**Required action:** Would you print all of the records below exactly, without skipping any?

(Records from a data source)

== Segment start ==

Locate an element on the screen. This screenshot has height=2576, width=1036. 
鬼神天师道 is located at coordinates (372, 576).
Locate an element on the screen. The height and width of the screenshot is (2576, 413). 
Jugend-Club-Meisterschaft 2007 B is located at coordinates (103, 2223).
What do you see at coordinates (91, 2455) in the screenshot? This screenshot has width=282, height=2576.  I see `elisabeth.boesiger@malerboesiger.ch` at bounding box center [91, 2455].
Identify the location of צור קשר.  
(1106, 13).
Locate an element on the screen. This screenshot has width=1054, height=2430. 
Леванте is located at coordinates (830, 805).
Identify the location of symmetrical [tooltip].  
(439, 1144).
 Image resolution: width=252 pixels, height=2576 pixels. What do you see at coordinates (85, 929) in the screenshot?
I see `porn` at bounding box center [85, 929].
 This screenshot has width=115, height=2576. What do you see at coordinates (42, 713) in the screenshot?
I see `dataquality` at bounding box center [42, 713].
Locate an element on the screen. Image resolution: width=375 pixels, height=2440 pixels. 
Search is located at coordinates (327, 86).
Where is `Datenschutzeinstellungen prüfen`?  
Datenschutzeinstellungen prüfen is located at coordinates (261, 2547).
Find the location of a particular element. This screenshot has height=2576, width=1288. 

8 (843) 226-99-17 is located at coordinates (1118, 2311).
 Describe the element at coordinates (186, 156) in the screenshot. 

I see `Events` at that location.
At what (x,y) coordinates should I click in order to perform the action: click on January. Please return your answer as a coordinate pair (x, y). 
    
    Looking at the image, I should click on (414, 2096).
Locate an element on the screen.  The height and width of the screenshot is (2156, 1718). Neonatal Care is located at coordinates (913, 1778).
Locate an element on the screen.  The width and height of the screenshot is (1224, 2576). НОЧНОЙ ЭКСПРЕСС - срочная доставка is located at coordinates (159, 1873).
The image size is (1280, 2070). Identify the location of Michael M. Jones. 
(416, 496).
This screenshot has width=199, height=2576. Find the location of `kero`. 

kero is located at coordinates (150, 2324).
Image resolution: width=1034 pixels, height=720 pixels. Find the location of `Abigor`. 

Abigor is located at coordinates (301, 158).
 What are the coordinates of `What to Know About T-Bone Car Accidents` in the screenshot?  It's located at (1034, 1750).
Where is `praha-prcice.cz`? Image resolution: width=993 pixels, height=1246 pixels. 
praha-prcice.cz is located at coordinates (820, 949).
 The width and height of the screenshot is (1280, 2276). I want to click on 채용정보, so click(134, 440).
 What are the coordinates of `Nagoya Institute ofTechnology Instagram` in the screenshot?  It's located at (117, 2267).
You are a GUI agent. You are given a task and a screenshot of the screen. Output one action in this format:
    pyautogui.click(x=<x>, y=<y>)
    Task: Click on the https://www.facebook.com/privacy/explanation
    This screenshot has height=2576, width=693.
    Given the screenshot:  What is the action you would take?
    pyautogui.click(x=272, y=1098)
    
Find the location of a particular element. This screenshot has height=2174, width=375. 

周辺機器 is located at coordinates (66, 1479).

== Segment end ==

**Worked solution:**
Locate an element on the screen. This screenshot has height=2576, width=1036. 
鬼神天师道 is located at coordinates (372, 576).
Locate an element on the screen. The height and width of the screenshot is (2576, 413). 
Jugend-Club-Meisterschaft 2007 B is located at coordinates (103, 2223).
What do you see at coordinates (91, 2455) in the screenshot? This screenshot has width=282, height=2576.  I see `elisabeth.boesiger@malerboesiger.ch` at bounding box center [91, 2455].
Identify the location of צור קשר.  
(1106, 13).
Locate an element on the screen. This screenshot has width=1054, height=2430. 
Леванте is located at coordinates (830, 805).
Identify the location of symmetrical [tooltip].  
(439, 1144).
 Image resolution: width=252 pixels, height=2576 pixels. What do you see at coordinates (85, 929) in the screenshot?
I see `porn` at bounding box center [85, 929].
 This screenshot has width=115, height=2576. What do you see at coordinates (42, 713) in the screenshot?
I see `dataquality` at bounding box center [42, 713].
Locate an element on the screen. Image resolution: width=375 pixels, height=2440 pixels. 
Search is located at coordinates (327, 86).
Where is `Datenschutzeinstellungen prüfen`?  
Datenschutzeinstellungen prüfen is located at coordinates (261, 2547).
Find the location of a particular element. This screenshot has height=2576, width=1288. 

8 (843) 226-99-17 is located at coordinates (1118, 2311).
 Describe the element at coordinates (186, 156) in the screenshot. 

I see `Events` at that location.
At what (x,y) coordinates should I click in order to perform the action: click on January. Please return your answer as a coordinate pair (x, y). 
    
    Looking at the image, I should click on (414, 2096).
Locate an element on the screen.  The height and width of the screenshot is (2156, 1718). Neonatal Care is located at coordinates (913, 1778).
Locate an element on the screen.  The width and height of the screenshot is (1224, 2576). НОЧНОЙ ЭКСПРЕСС - срочная доставка is located at coordinates (159, 1873).
The image size is (1280, 2070). Identify the location of Michael M. Jones. 
(416, 496).
This screenshot has width=199, height=2576. Find the location of `kero`. 

kero is located at coordinates (150, 2324).
Image resolution: width=1034 pixels, height=720 pixels. Find the location of `Abigor`. 

Abigor is located at coordinates (301, 158).
 What are the coordinates of `What to Know About T-Bone Car Accidents` in the screenshot?  It's located at (1034, 1750).
Where is `praha-prcice.cz`? Image resolution: width=993 pixels, height=1246 pixels. 
praha-prcice.cz is located at coordinates (820, 949).
 The width and height of the screenshot is (1280, 2276). I want to click on 채용정보, so click(134, 440).
 What are the coordinates of `Nagoya Institute ofTechnology Instagram` in the screenshot?  It's located at (117, 2267).
You are a GUI agent. You are given a task and a screenshot of the screen. Output one action in this format:
    pyautogui.click(x=<x>, y=<y>)
    Task: Click on the https://www.facebook.com/privacy/explanation
    This screenshot has height=2576, width=693.
    Given the screenshot:  What is the action you would take?
    pyautogui.click(x=272, y=1098)
    
Find the location of a particular element. This screenshot has height=2174, width=375. 

周辺機器 is located at coordinates (66, 1479).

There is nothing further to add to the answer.